==== Data for this task ====
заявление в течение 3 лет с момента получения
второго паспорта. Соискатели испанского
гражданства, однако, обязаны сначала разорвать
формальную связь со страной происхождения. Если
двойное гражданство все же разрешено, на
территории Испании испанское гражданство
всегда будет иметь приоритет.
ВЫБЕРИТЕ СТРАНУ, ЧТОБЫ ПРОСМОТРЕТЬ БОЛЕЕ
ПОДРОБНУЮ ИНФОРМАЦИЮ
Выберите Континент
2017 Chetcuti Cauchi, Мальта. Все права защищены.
====
==== Data for this task ====
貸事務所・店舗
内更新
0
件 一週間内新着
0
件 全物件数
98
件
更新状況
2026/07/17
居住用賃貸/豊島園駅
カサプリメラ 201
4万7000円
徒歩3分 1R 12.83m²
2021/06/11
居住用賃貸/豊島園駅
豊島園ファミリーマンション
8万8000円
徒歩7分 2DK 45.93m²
====
==== Data for this task ====
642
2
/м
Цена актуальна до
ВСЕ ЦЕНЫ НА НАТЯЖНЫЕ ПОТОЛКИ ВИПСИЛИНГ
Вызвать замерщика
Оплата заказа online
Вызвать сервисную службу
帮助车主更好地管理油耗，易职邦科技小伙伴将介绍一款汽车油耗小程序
====
◆ Exercise directions
Determine how many lines in the data contain the string "гражданство", and give the number only.

◆ Problem solution
2